▶ [DIRECTIONS]:
In the records that follow, find the line containing "18.04.1878, Wien" and the line containing "Le dispositif institutionnel", then transcribe both and every line between them exactly, omitting pictures.
━━━ RECORDS TO PROCESS ━━━
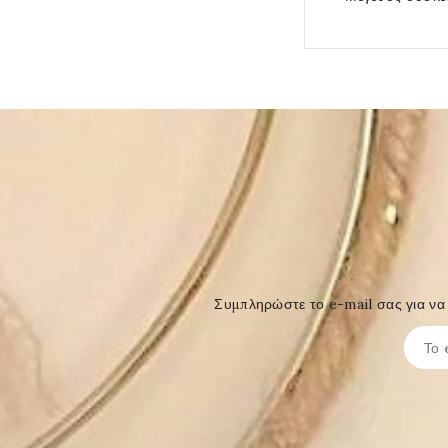
Συμπληρώστε το e-mail σας για να 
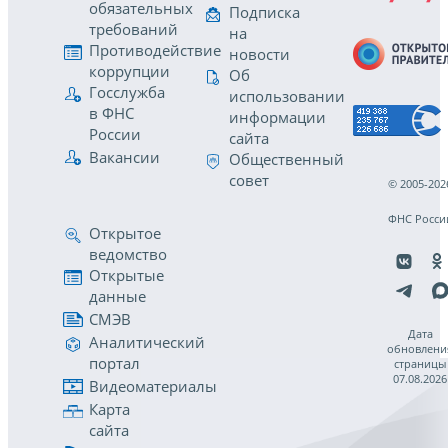
обязательных
Подписка
требований
на
Противодействие
новости
коррупции
Об
Госслужба
использовании
в ФНС
информации
России
сайта
Вакансии
Общественный
совет
© 2005-202
ФНС Росси
Открытое
ведомство
Открытые
данные
СМЭВ
Дата
Аналитический
обновлени
портал
страницы
07.08.2026
Видеоматериалы
Карта
сайта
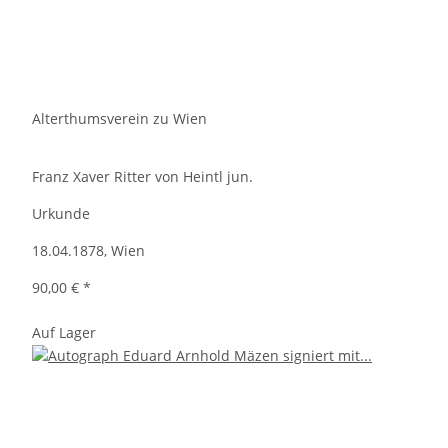
Alterthumsverein zu Wien
Franz Xaver Ritter von Heintl jun.
Urkunde
18.04.1878, Wien
90,00 €
*
Auf Lager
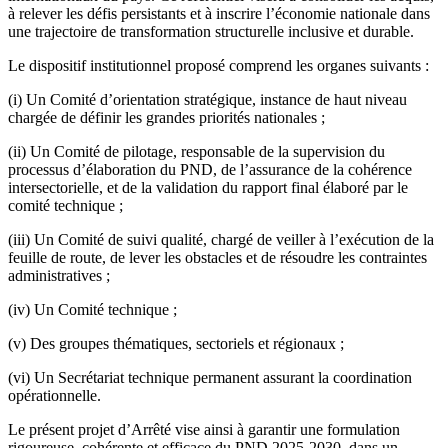
à relever les défis persistants et à inscrire l’économie nationale dans
une trajectoire de transformation structurelle inclusive et durable.
Le dispositif institutionnel proposé comprend les organes suivants :
(i) Un Comité d’orientation stratégique, instance de haut niveau
chargée de définir les grandes priorités nationales ;
(ii) Un Comité de pilotage, responsable de la supervision du
processus d’élaboration du PND, de l’assurance de la cohérence
intersectorielle, et de la validation du rapport final élaboré par le
comité technique ;
(iii) Un Comité de suivi qualité, chargé de veiller à l’exécution de la
feuille de route, de lever les obstacles et de résoudre les contraintes
administratives ;
(iv) Un Comité technique ;
(v) Des groupes thématiques, sectoriels et régionaux ;
(vi) Un Secrétariat technique permanent assurant la coordination
opérationnelle.
Le présent projet d’Arrêté vise ainsi à garantir une formulation
rigoureuse, cohérente et efficace du PND 2025-2030, dans un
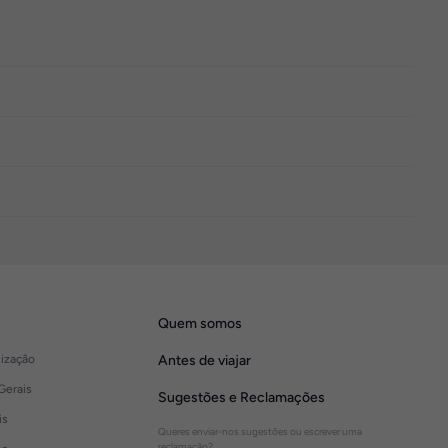
Quem somos
lização
Antes de viajar
Gerais
Sugestões e Reclamações
is
Queres enviar-nos sugestões ou escrever uma
reclamação?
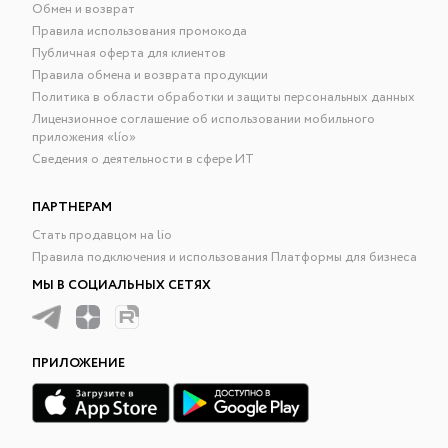
Обмен и возврат
Правила использования промокода
Публичная оферта для клиентов
Правила обмена и возврата продукции
Политика в области обработки и защиты персональных данных
Лицензионное соглашение об использовании мобильного
приложения «lío»
Сведения о деятельности в сфере ИТ
ПАРТНЕРАМ
Стать продавцом на lio
Правила подключения и использования Платформы для бизнеса
МЫ В СОЦИАЛЬНЫХ СЕТЯХ
ПРИЛОЖЕНИЕ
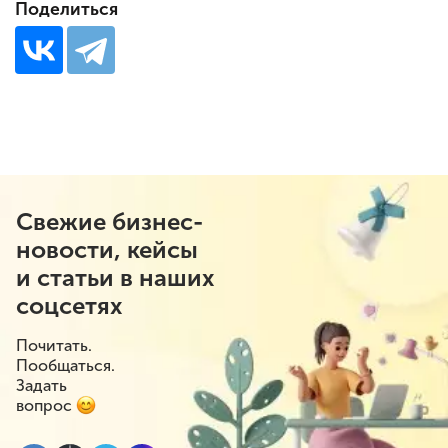
Поделиться
Свежие бизнес-
новости, кейсы
и статьи в наших
соцсетях
Почитать.
Пообщаться.
Задать
вопрос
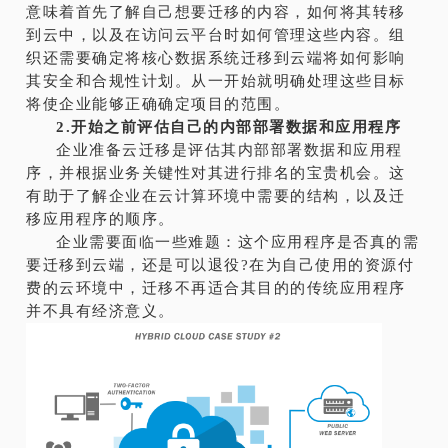
意味着首先了解自己想要迁移的内容，如何将其转移
到云中，以及在访问云平台时如何管理这些内容。组
织还需要确定将核心数据系统迁移到云端将如何影响
其安全和合规性计划。从一开始就明确处理这些目标
将使企业能够正确确定项目的范围。
2.开始之前评估自己的内部部署数据和应用程序
企业准备云迁移是评估其内部部署数据和应用程
序，并根据业务关键性对其进行排名的宝贵机会。这
有助于了解企业在云计算环境中需要的结构，以及迁
移应用程序的顺序。
企业需要面临一些难题：这个应用程序是否真的需
要迁移到云端，还是可以退役?在为自己使用的资源付
费的云环境中，迁移不再适合其目的的传统应用程序
并不具有经济意义。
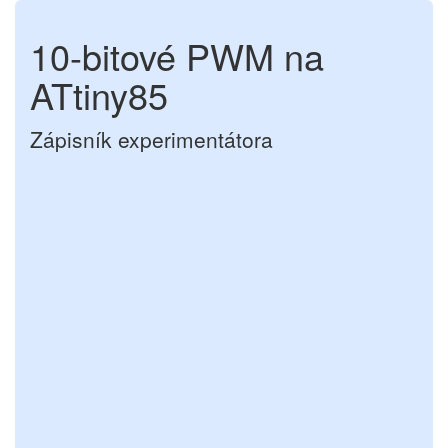
10-bitové PWM na
ATtiny85
Zápisník experimentátora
━━━
▶ [EXERCISE RESULT]:
18.04.1878, Wien
90,00 €
*
Auf Lager
à relever les défis persistants et à inscrire l’économie nationale dans
une trajectoire de transformation structurelle inclusive et durable.
Le dispositif institutionnel proposé comprend les organes suivants :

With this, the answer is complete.